What this task involves
Working from the entries below, count every line that includes the word "узлы". Return the figure alone.

··· The data ···

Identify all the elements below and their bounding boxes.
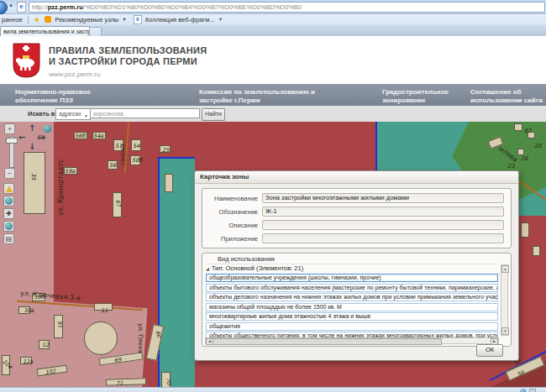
url-path: /%D0%B3%D1%80%D0%B0%D0%B4%D0%B7%D0%BE%D0…	[83, 3, 302, 11]
list-item[interactable]: магазины общей площадью не более 1500 кв…	[206, 303, 498, 311]
page-favicon-icon: e	[17, 2, 26, 13]
globe-icon[interactable]	[44, 125, 51, 133]
list-item[interactable]: общежития	[206, 322, 498, 331]
list-item[interactable]: общеобразовательные учреждения (школы, г…	[206, 274, 498, 282]
zoom-out-button[interactable]: −	[4, 168, 15, 179]
building-number: 11	[101, 308, 108, 314]
favorites-label[interactable]: ранное	[2, 16, 23, 24]
street-label-plekhanova: ул. Плеха	[137, 323, 144, 382]
building-number: 25	[162, 148, 169, 154]
recommended-sites-icon	[45, 16, 51, 23]
nav-item-commission[interactable]: Комиссия по землепользованию и застройке…	[199, 88, 338, 104]
list-header: Вид использования	[206, 255, 497, 264]
field-label-designation: Обозначение	[209, 208, 258, 216]
browser-window: ▼ e http://pzz.perm.ru/%D0%B3%D1%80%D0%B…	[0, 0, 546, 392]
marker-icon	[6, 186, 13, 192]
building-number: 54а	[93, 133, 103, 139]
field-label-attachment: Приложение	[209, 235, 258, 243]
building	[514, 123, 522, 131]
zone-teal-strip	[158, 157, 195, 387]
building-number: 70	[165, 378, 171, 385]
layers-globe-button[interactable]	[3, 196, 14, 206]
zoom-slider-handle[interactable]	[6, 138, 18, 144]
zone-form: Наименование Зона застройки многоэтажным…	[202, 188, 512, 248]
field-value-name[interactable]: Зона застройки многоэтажными жилыми дома…	[262, 193, 504, 203]
building-number: 20	[534, 144, 541, 149]
print-tool-button[interactable]: ▤	[3, 233, 14, 244]
building-number: 26	[521, 156, 528, 162]
building-number: 80	[155, 331, 161, 338]
pan-tool-button[interactable]: ✚	[3, 208, 14, 219]
list-item[interactable]: многоквартирные жилые дома этажностью 4 …	[206, 312, 498, 321]
street-label-krisanova: санова	[119, 122, 126, 165]
list-group-row[interactable]: ◢Тип: Основной (Элементов: 21)	[206, 264, 497, 272]
field-value-designation[interactable]: Ж-1	[262, 206, 504, 217]
field-value-attachment[interactable]	[262, 233, 504, 243]
building	[521, 222, 529, 238]
url-scheme: http://	[32, 3, 48, 11]
search-bar: Искать в: адресах ▼ Найти	[0, 106, 546, 122]
building	[84, 321, 118, 355]
favorites-star-icon[interactable]: ★	[34, 16, 39, 24]
history-dropdown-icon[interactable]: ▼	[8, 3, 13, 8]
search-input[interactable]	[90, 108, 200, 118]
building-number: 67	[114, 200, 121, 207]
field-label-description: Описание	[209, 222, 258, 229]
browser-address-bar: ▼ e http://pzz.perm.ru/%D0%B3%D1%80%D0%B…	[0, 0, 546, 14]
ok-button[interactable]: ОК	[476, 344, 503, 357]
building-number: 87	[524, 128, 531, 134]
pan-down-button[interactable]: ↓	[29, 142, 35, 151]
nav-item-agreement[interactable]: Соглашение об использовании сайта	[470, 88, 546, 104]
list-item[interactable]: объекты делового назначения на нижних эт…	[206, 293, 498, 301]
site-url-text: www.pzz.perm.ru	[49, 71, 207, 78]
dialog-title[interactable]: Карточка зоны	[195, 171, 518, 184]
globe-icon	[5, 222, 13, 230]
tab-bar: вила землепользования и застройки город.…	[0, 25, 546, 37]
chevron-down-icon: ▼	[84, 112, 88, 121]
tab-title: вила землепользования и застройки город.…	[3, 29, 90, 34]
zoom-level-icon[interactable]	[529, 389, 536, 392]
building-number: 12	[42, 342, 49, 348]
building-number: 71	[116, 381, 123, 387]
webslice-icon: e	[134, 15, 142, 24]
group-label: Тип: Основной (Элементов: 21)	[212, 264, 303, 272]
site-header: ПРАВИЛА ЗЕМЛЕПОЛЬЗОВАНИЯ И ЗАСТРОЙКИ ГОР…	[0, 36, 546, 84]
search-scope-label: Искать в:	[28, 110, 57, 118]
nav-item-zoning[interactable]: Градостроительное зонирование	[382, 88, 466, 104]
back-button[interactable]	[0, 1, 8, 14]
overview-globe-button[interactable]	[3, 221, 14, 232]
building	[533, 246, 540, 256]
pan-left-button[interactable]: ←	[18, 133, 25, 142]
field-label-name: Наименование	[209, 195, 258, 202]
url-input[interactable]: http://pzz.perm.ru/%D0%B3%D1%80%D0%B0%D0…	[29, 2, 545, 13]
building-number: 102	[45, 368, 56, 375]
scroll-up-icon[interactable]: ▲	[501, 265, 509, 273]
select-tool-button[interactable]	[3, 183, 14, 194]
site-title-line2: И ЗАСТРОЙКИ ГОРОДА ПЕРМИ	[49, 56, 207, 67]
pan-right-button[interactable]: →	[39, 133, 45, 142]
search-button[interactable]: Найти	[202, 108, 225, 121]
building-number: 56б	[75, 133, 85, 139]
recommended-sites-button[interactable]: Рекомендуемые узлы	[55, 16, 119, 24]
chevron-down-icon[interactable]: ▼	[122, 17, 126, 22]
chevron-down-icon[interactable]: ▼	[218, 17, 223, 22]
site-title-line1: ПРАВИЛА ЗЕМЛЕПОЛЬЗОВАНИЯ	[49, 45, 207, 56]
list-item[interactable]: объекты бытового обслуживания населения …	[206, 284, 498, 292]
scroll-down-icon[interactable]: ▼	[501, 327, 509, 335]
expand-triangle-icon[interactable]: ◢	[206, 266, 209, 271]
web-slices-button[interactable]: Коллекция веб-фрагм...	[145, 16, 215, 24]
building-number: 12а	[23, 359, 33, 365]
building-number: 30а	[24, 308, 34, 314]
nav-item-normative[interactable]: Нормативно-правовое обеспечение ПЗЗ	[15, 88, 129, 104]
vertical-scrollbar[interactable]: ▲ ▼	[501, 264, 508, 336]
pan-up-button[interactable]: ↑	[29, 123, 35, 133]
url-host: pzz.perm.ru	[48, 3, 83, 11]
building	[165, 174, 173, 192]
dialog-footer: ОК	[195, 344, 518, 360]
search-scope-select[interactable]: адресах ▼	[55, 108, 91, 120]
field-value-description[interactable]	[262, 220, 504, 230]
favorites-bar: ранное ★ Рекомендуемые узлы ▼ e Коллекци…	[0, 14, 546, 26]
zoom-in-button[interactable]: +	[4, 123, 15, 134]
horizontal-scrollbar[interactable]: ◀ ▶	[205, 337, 499, 344]
building-number: 69	[114, 357, 122, 363]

···

Expected answer
2